Division of Endocrinology, Diabetes, and Metabolism, Porto University Hospital Center, Porto, Portugal.
Division of Endocrinology, Diabetes, and Metabolism, Hospital Center of Tâmega and Sousa (CHTS), Penafiel, Portugal.
Am J Case Rep. 2021 Aug 14;22:e931739. doi: 10.12659/AJCR.931739.

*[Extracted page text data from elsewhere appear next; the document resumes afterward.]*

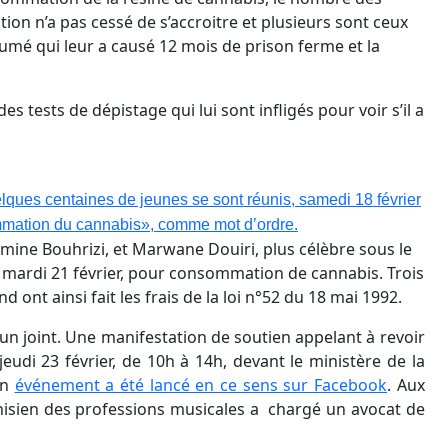
ion n’a pas cessé de s’accroitre et plusieurs sont ceux
 fumé qui leur a causé 12 mois de prison ferme et la
tests de dépistage qui lui sont infligés pour voir s’il a
lques centaines de jeunes se sont réunis, samedi 18 février
ommation du cannabis», comme mot d’ordre.
ine Bouhrizi, et Marwane Douiri, plus célèbre sous le
 mardi 21 février, pour consommation de cannabis. Trois
nt ainsi fait les frais de la loi n°52 du 18 mai 1992.
un joint. Une manifestation de soutien appelant à revoir
eudi 23 février, de 10h à 14h, devant le ministère de la
Un
événement a été lancé en ce sens sur Facebook
. Aux
unisien des professions musicales a chargé un avocat de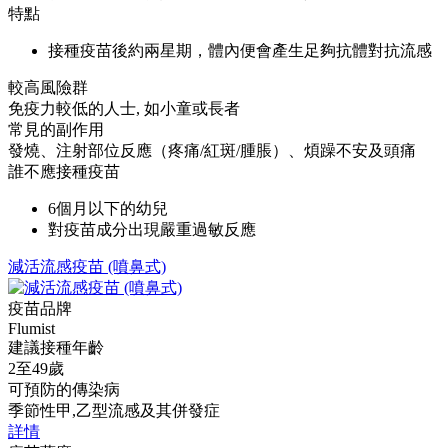
特點
接種疫苗後約兩星期，體內便會產生足夠抗體對抗流感
較高風險群
免疫力較低的人士, 如小童或長者
常見的副作用
發燒、注射部位反應（疼痛/紅斑/腫脹）、煩躁不安及頭痛
誰不應接種疫苗
6個月以下的幼兒
對疫苗成分出現嚴重過敏反應
減活流感疫苗 (噴鼻式)
疫苗品牌
Flumist
建議接種年齡
2至49歲
可預防的傳染病
季節性甲,乙型流感及其併發症
詳情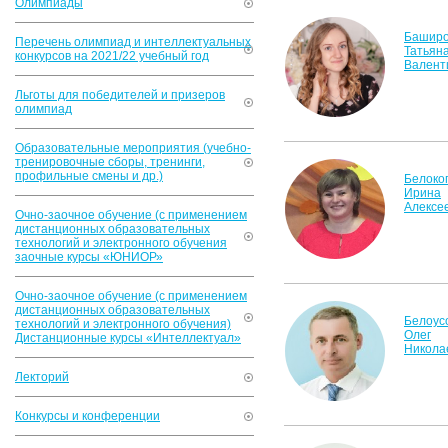
Олимпиады
Башир
Перечень олимпиад и интеллектуальных
Татьян
конкурсов на 2021/22 учебный год
Валент
Льготы для победителей и призеров
олимпиад
Образовательные мероприятия (учебно-
тренировочные сборы, тренинги,
профильные смены и др.)
Белоко
Ирина
Алексе
Очно-заочное обучение (с применением
дистанционных образовательных
технологий и электронного обучения
заочные курсы «ЮНИОР»
Очно-заочное обучение (с применением
дистанционных образовательных
Белоус
технологий и электронного обучения)
Олег
Дистанционные курсы «Интеллектуал»
Никола
Лекторий
Конкурсы и конференции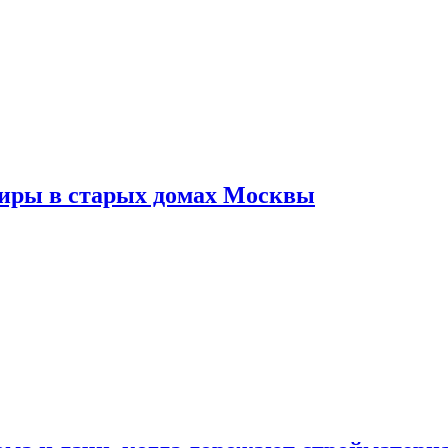
тиры в старых домах Москвы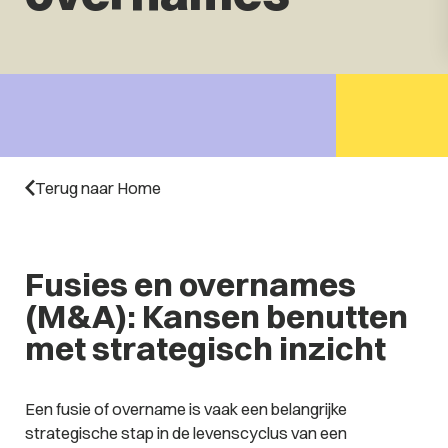
Terug naar Home
Fusies en overnames
(M&A): Kansen benutten
met strategisch inzicht
Een fusie of overname is vaak een belangrijke
strategische stap in de levenscyclus van een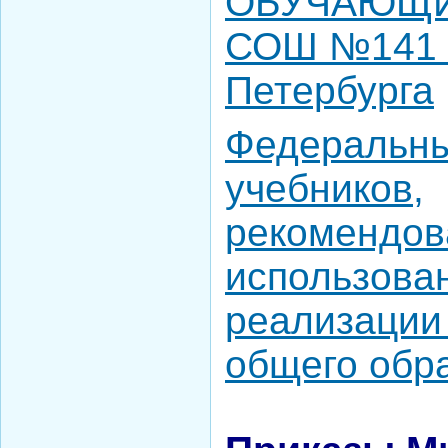
ОБУЧАЮЩИ
СОШ №141 г
Петербурга
Федеральны
учебников,
рекомендов
использова
реализации
общего обр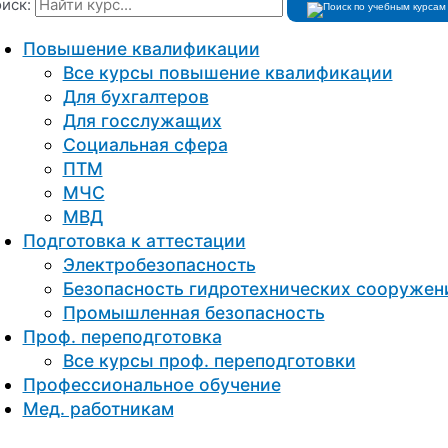
иск:
Повышение квалификации
Все курсы повышение квалификации
Для бухгалтеров
Для госслужащих
Социальная сфера
ПТМ
МЧС
МВД
Подготовка к aттестации
Электробезопасность
Безопасность гидротехнических сооружен
Промышленная безопасность
Проф. переподготовка
Все курсы проф. переподготовки
Профессиональное обучение
Мед. работникам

BACKGROUND Hypoparathyroidism remains the only hormone deficiency-related disorder with a standard treatment that is not based on replacing a missing hormone. Growing evidence supports the use of recombinant human parathyroid hormone (PTH), mostly with subcutaneous injections. More recently, some clinicians have administered teriparatide, a pharmaceutical form of PTH, through continuous delivery systems. CASE REPORT A 31-year-old woman was referred to our department for further evaluation of chronic severe hypocalcemia due to iatrogenic postsurgical hypoparathyroidism. Despite being chronically medicated with high doses of calcium, vitamin D, and subcutaneous teriparatide injections, she still reported symptoms of hypocalcemia on a daily basis and frequently needed treatment with intravenous calcium perfusions. During hospitalization, we ruled out treatment noncompliance and documented 6 episodes of severe hypocalcemia. Our team then decided to implement a continuous subcutaneous perfusion of teriparatide through an insulin pump. After optimizing the infusion rate, no more severe hypocalcemia episodes occurred. Four months after hospital discharge, it was possible to fully suspend oral supplementation therapy, and the patient's serum calcium level consistently remained within normal range. No other episodes of hypocalcemia occurred. CONCLUSIONS The only way to effectively restore long-term calcium homeostasis in our patient was to start a continuous subcutaneous infusion of teriparatide. There was no need to maintain calcium or vitamin D supplementation and we were able to halve the required daily dose of teriparatide. To our knowledge, this case represents one of the very few reports of successful treatment of hypoparathyroidism with a continuous perfusion of PTH.
甲状旁腺功能减退症仍然是唯一一种缺乏激素相关疾病,其标准治疗方法不是基于替代缺失的激素。越来越多的证据支持使用重组人甲状旁腺激素(PTH),主要是皮下注射。最近,一些临床医生通过持续输送系统给予甲状旁腺素的药物形式特立帕肽。
一名 31 岁女性因医源性手术后甲状旁腺功能减退症导致慢性严重低钙血症被转至我科进一步评估。尽管长期接受高剂量钙、维生素 D 和皮下特立帕肽注射治疗,但她仍每天报告低钙血症症状,经常需要静脉注射钙灌注治疗。住院期间,我们排除了治疗不依从的情况,并记录了 6 次严重低钙血症发作。我们的团队随后决定通过胰岛素泵实施特立帕肽持续皮下灌注。在优化输注速度后,不再发生严重低钙血症发作。出院后 4 个月,可完全停止口服补充治疗,患者血清钙水平持续保持在正常范围内。未再发生低钙血症发作。
要有效恢复我们患者的长期钙稳态,唯一的方法是开始特立帕肽持续皮下输注。无需维持钙或维生素 D 补充,我们能够将特立帕肽的每日必需剂量减半。据我们所知,该病例是使用 PTH 持续灌注成功治疗甲状旁腺功能减退症的极少数报告之一。